Argentina es uno de los países suramericanos con mejor infraestructura logística para atender las exigencias internacionales impuestas por el mercado de las mercancías peligrosas. Martín Eduardo Sánchez Zinny, miembro de la Comisión Directiva de la Cámara Argentina de Transporte Automotor de Mercancías y Residuos Peligrosos (Catamp) y presidente de la FPT, considera que una de las prioridades fundamentales para el progreso del gremio es el cumplimiento de las leyes.

Independiente de las repercusiones ambientales contempladas por éstas, el tema de las mercancías peligrosas es un negocio que involucra inversiones millonarias y que, para que sea exitoso, debe apegarse a lo reglamentado internacionalmente: “Este no es un tema ambiental. Olvidémonos que no pensamos en el planeta o en eso qué le dejaremos a nuestros hijos; ¡basta! Pensemos en términos de empresarios. Nuestros clientes –multinacionales extranjeras que se rigen por los más exigentes protocolos internacionales- no nos van a contratar si no cumplimos con las normas”, comenta Sánchez.

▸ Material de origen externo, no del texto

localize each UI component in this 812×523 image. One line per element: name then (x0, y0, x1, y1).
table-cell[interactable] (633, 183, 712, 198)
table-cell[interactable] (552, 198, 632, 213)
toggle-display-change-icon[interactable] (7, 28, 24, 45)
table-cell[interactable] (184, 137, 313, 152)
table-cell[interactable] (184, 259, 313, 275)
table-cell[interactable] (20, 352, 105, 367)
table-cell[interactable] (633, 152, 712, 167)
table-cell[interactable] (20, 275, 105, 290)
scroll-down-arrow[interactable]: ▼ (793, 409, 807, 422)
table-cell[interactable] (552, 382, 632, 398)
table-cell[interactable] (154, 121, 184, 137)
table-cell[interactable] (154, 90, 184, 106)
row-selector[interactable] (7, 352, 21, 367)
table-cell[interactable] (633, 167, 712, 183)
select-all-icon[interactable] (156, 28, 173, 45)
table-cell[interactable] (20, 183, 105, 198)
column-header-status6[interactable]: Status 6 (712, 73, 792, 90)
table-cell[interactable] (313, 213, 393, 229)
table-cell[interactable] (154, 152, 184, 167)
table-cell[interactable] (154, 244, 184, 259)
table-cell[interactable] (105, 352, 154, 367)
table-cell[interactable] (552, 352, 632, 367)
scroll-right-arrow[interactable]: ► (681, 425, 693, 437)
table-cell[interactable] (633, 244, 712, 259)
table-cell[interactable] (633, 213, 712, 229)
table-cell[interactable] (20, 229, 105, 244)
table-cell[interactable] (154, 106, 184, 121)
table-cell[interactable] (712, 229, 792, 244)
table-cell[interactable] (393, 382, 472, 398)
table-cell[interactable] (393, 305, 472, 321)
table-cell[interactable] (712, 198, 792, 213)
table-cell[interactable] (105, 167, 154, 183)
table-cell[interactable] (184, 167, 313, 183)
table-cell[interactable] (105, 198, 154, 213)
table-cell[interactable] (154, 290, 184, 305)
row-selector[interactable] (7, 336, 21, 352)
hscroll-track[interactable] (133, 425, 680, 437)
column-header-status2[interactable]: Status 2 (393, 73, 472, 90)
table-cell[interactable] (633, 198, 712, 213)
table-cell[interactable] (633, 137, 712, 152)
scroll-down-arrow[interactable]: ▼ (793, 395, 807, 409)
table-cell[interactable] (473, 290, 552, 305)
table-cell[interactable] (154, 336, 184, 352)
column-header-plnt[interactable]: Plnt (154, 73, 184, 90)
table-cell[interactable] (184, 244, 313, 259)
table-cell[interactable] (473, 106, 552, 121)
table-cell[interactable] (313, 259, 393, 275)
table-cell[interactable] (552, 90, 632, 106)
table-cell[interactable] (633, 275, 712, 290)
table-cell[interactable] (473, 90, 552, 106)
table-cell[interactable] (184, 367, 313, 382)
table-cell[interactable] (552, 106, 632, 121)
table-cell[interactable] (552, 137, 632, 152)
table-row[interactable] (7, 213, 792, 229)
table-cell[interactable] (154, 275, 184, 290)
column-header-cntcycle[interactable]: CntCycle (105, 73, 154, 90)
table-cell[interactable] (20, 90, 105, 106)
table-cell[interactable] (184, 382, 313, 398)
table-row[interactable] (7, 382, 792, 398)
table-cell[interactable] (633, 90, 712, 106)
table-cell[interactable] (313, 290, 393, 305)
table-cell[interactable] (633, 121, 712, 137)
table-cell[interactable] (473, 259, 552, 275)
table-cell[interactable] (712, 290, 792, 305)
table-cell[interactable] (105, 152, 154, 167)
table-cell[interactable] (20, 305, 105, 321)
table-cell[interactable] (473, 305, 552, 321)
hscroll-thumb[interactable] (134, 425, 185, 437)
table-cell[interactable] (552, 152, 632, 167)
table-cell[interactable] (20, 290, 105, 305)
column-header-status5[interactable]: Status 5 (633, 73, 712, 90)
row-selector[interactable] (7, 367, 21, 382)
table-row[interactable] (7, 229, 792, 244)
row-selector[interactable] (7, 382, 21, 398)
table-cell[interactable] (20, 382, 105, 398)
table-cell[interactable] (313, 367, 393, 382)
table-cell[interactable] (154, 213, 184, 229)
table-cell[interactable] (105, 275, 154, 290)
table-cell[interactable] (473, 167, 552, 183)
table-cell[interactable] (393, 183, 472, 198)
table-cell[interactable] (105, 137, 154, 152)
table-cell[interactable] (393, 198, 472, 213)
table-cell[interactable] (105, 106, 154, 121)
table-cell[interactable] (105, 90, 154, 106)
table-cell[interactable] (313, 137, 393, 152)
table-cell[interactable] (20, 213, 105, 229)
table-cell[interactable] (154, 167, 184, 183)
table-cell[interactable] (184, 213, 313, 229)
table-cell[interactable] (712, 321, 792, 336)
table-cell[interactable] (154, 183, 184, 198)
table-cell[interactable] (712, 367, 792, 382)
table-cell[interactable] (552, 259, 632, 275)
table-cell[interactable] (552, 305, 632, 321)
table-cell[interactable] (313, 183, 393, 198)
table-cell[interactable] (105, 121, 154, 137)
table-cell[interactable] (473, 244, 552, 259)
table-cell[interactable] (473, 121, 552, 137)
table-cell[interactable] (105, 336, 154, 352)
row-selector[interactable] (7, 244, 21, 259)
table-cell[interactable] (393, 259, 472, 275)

La precisión normativa con la cual se mueven los países más desarrollados, como Estados Unidos, los miembros de la Unión Europea e inclusive los del Mercosur, fueron los que terminaron creando el sistema legal en Argentina, según Sánchez Zinny: “Este fue el límite que llevó a crear en dicho país el sistema legal. Ustedes van a creer que nosotros somos “verdes” y que una cosa y la otra. No. Nuestros clientes, las grandes petroleras internacionales, la industria química y petroquímica, que son muy importante en Argentina, nos fueron acorralando hasta que creamos esto. Esto es un tema de trabajar o no trabajar”.